Ci eravamo illusi che i mesi più duri della pandemia ci avessero fatto capire quanto interdipendenti siano le nostre vite. Che spazio potevano ancora avere progetti di divisione o di separazione territoriale? C’eravamo appunto illusi.
Mentre Matteo Salvini distraeva l’opinione pubblica mescolando le tre carte dell’immigrazione, delle tasse e del green pass, i suoi ministri al governo portavano avanti indisturbati il progetto di autonomia regionale differenziata. Come hanno richiamato su questo giornale Ivan Cavicchi e Massimo Villone, una manina, spregiudicata e ottusa, è intervenuta per integrare la lista dei collegati alla Nota per il Documento Economia e Finanza 2021 con il Ddl recante “Disposizioni per l’attuazione dell’autonomia differenziata di cui all’articolo 116, comma 3, Cost.” senza che nessuna voce si alzasse dall’interno del governo, tanto meno quella del premier Mario Draghi.

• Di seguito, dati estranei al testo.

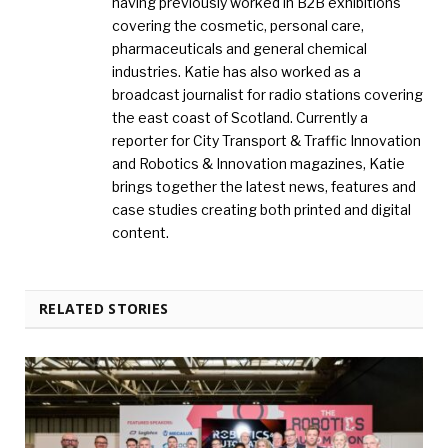
having previously worked in B2B exhibitions
covering the cosmetic, personal care,
pharmaceuticals and general chemical
industries. Katie has also worked as a
broadcast journalist for radio stations covering
the east coast of Scotland. Currently a
reporter for City Transport & Traffic Innovation
and Robotics & Innovation magazines, Katie
brings together the latest news, features and
case studies creating both printed and digital
content.
RELATED STORIES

Sembrava lontano quel febbraio 2018 quando il governo morente di Paolo Gentiloni, assecondando la maldestra e sciagurata riforma del Titolo V della Costituzione voluta dal centrosinistra nel 2011, siglava una pre-intesa con Lombardia, Veneto ed Emilia-Romagna, concedendo piena potestà legislativa e risorse finanziarie aggiuntive su politiche del lavoro, istruzione, salute, tutela dell’ambiente, rapporti internazionali e con l’Unione europea. L’accordo, raggiunto dal sottosegretario del Pd Gianclaudio Bressa per conto dell’esecutivo, stabiliva che le risorse economiche da destinare alle tre regioni fossero determinate sulla base di fabbisogni standard “in relazione alla popolazione residente e al gettito dei tributi maturato nel territorio regionale”. Fissava pertanto un principio inedito perché per la prima volta nella storia nazionale il finanziamento dei servizi pubblici veniva rapportato, oltre che alla popolazione residente, al gettito fiscale prodotto in un determinato territorio.Una volta accolto questo assurdo e iniquo principio, cioè che le imposte e le tasse debbano essere in buona misura spese là dove sono state riscosse, il processo di disintegrazione sociale così avviato potrebbe essere senza fine: all’interno delle regioni le città più ricche e all’interno di una stessa città i quartieri più benestanti.

Acconsentendo alla richiesta di autonomia differenziata avanzata dalle tre regioni dove vive un terzo degli italiani e si produce poco meno del 50% del Pil nazionale, gli effetti che si produrrebbero sul resto del Paese, e in particolare sul Mezzogiorno, sarebbero devastanti. Si avrebbe un flusso di risorse nella direzione perfettamente opposta a quella richiesta da una maggiore coesione e perequazione territoriale, accentuando le già forti diseguaglianze.

L’autonomia regionale differenziata, impeccabilmente definita da Gianfranco Viesti come la secessione dei ricchi, è tuttavia un obiettivo miope anche per i soli interessi degli italiani del nord. Abbiamo dimenticato la lezione della Storia. Nel Cinquecento la penisola italiana aveva raggiunto livelli di ricchezza unici nel mondo e il secolo precedente era stato ribattezzato “dei Genovesi” ma le potenti città-stato italiane, inclusa la dominatrice dei mari, Venezia, risultarono poi troppo piccole di fronte all’emergere degli stati nazionali. Restituirsi a un passato di staterelli vassalli, tanto più nel panorama attuale dominato dalla presenza di pochi giganti, Usa e Cina in primo luogo, sarebbe un errore che pagherebbero le future generazioni.
Se questa è la posta in gioco, è tempo che la politica abbandoni ogni ambiguità. Mara Carfagna, ministro per il Sud e la coesione territoriale, ha dichiarato di non essere contraria all’autonomia differenziata a patto però che non significhi penalizzare le aree più deboli del Paese.

Non c’è più spazio per questi giochi di parole. Esca dall’ambiguità anche il Pd. Faccia sapere al Paese se condivide la scelta del presidente emiliano, Stefano Bonaccini, che ha sposato la causa dell’autonomia differenziata chiedendo per la sua regione “la gestione diretta e con risorse certe” di 15 competenze (contro le 23 chieste da Lombardia e Veneto) tra le quali quella sulla salute. Soprattutto non si lasci il compito di contrastare questo progetto di disarticolazione nazionale al solo Mezzogiorno e alla sua classe dirigente, se mai ne avesse una all’altezza del momento, perché la questione riguarda il futuro del Paese nel quale viviamo.